Nappi and colleagues evaluated pooled data from 1,022 women (mean age, 54.3 years) aged at least 40 years from SKYLIGHT 1 and 2 who received at least one fezolinetant dose. Responders were defined as women who experienced vasomotor symptom frequency reductions of at least 50%, 75%, 90% or 100% from baseline to 4 and 12 weeks. Researchers analyzed patient-reported outcome measures, including the Patient-Reported Outcomes Measurement Information System (PROMIS) Sleep Disturbance-Short Form 8b (PROMIS SD-SF-8b) total score, Menopause-Specific Quality of Life (MENQOL) total score and MENQOL vasomotor symptom domain score, to assess clinically meaningful within-patient changes at 4 and 12 weeks compared with baseline.

Researchers assessed single responders, which was the percentage of women who achieved clinically meaningful responses in either vasomotor symptom frequency or one of the patient-reported outcomes, and assessed double and triple responder analyses combining vasomotor symptom frequency plus one or more patient-reported outcome.

In single responder analyses, more women who received fezolinetant 30 mg or 45 mg had at least 50% (47.5% and 53.4% vs. 27.2%), at least 75% (29.2% and 29.9% vs. 13.7%), at least 90% (11.8% and 15.8% vs. 5.8%) and 100% (4.7% and 7.3% vs. 2.3%) reductions in vasomotor symptom frequency at 4 weeks compared with placebo, respectively. Results were similar at 12 weeks, with more women who received fezolinetant 30 mg or 45 mg achieving at least 50% (47.5% and 58.7% vs. 36%), at least 75% (31.9% and 37% vs. 17%), at least 90% (17.4% and 23.2% vs. 9.4%) and 100% (8% and 12.6% vs. 4.4%) reduction in frequency compared with placebo, respectively.

Fezolinetant continued to demonstrate reductions in vasomotor symptom frequency in double and triple responder analyses for vasomotor symptom frequency plus PROMIS SD-SF-8b total score, vasomotor symptom frequency plus MENQOL total score and vasomotor symptom frequency plus MENQOL vasomotor symptom domain score, according to the researchers.
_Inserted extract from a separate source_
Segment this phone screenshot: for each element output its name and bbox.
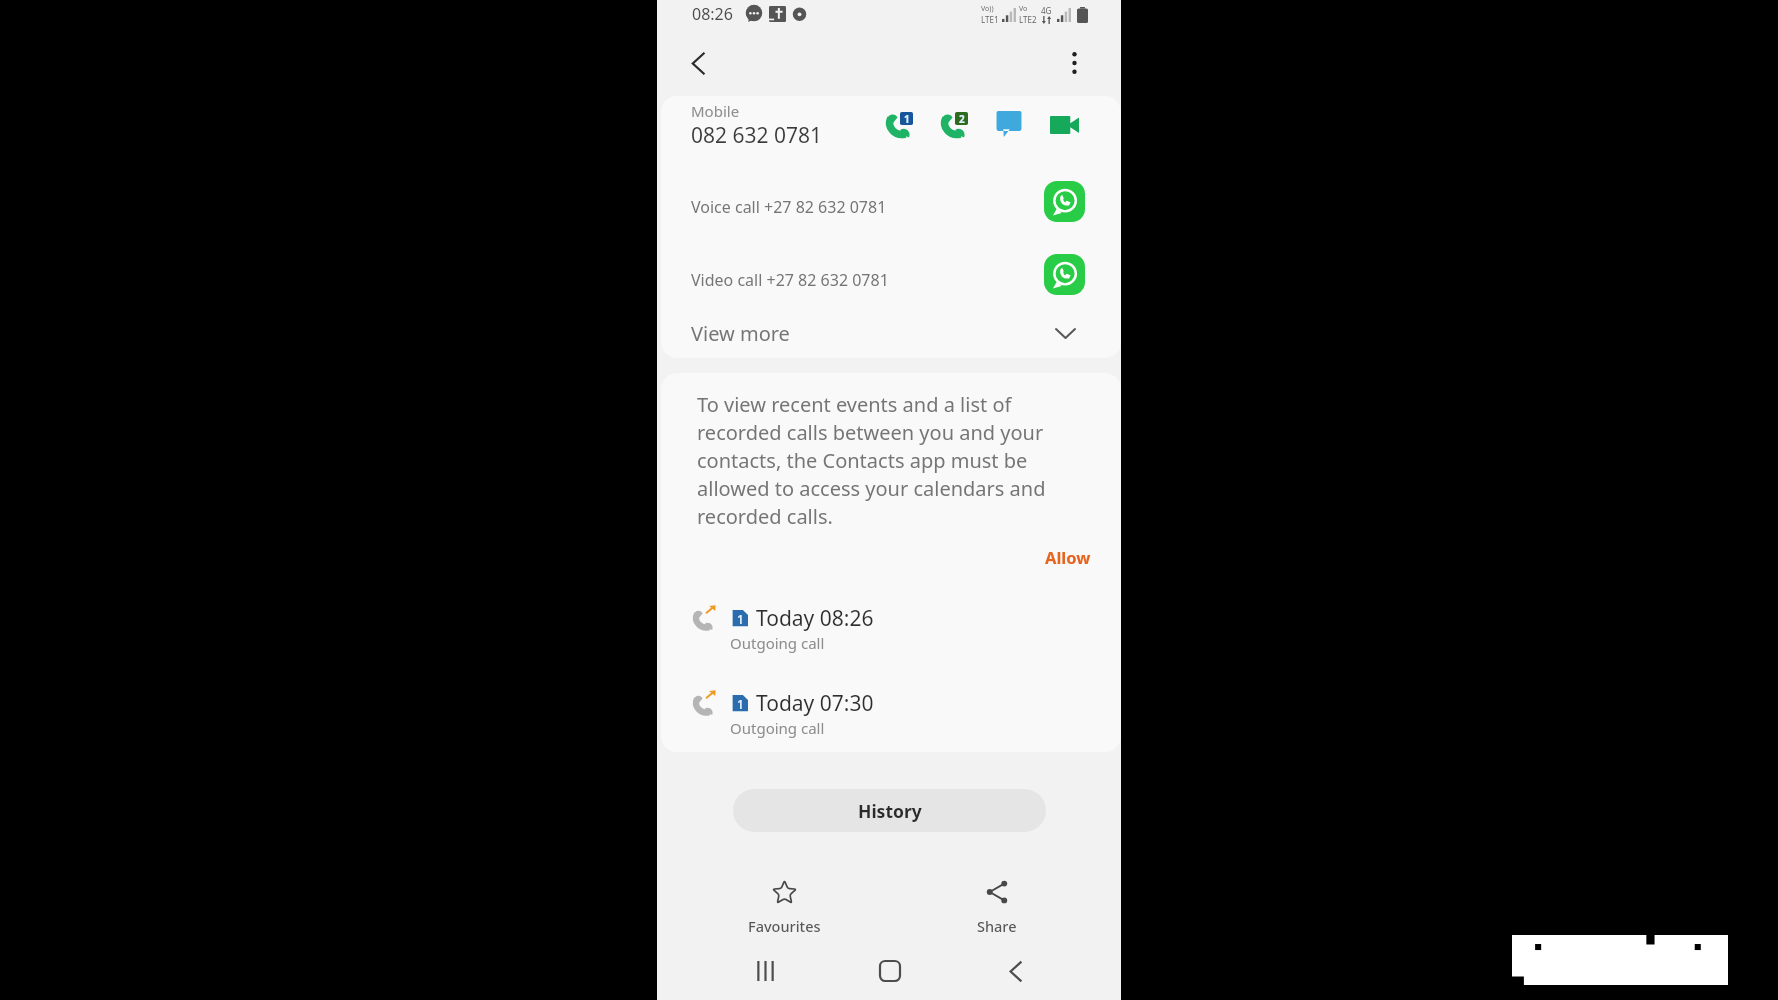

“The data provide further evidence of the utility of fezolinetant as a nonhormone treatment option for women experiencing vasomotor symptoms due to menopause,” the researchers wrote. “Increased emphasis on the clinically meaningful benefit experienced by women with treatment can facilitate meaningful dialogue between clinicians and patients.”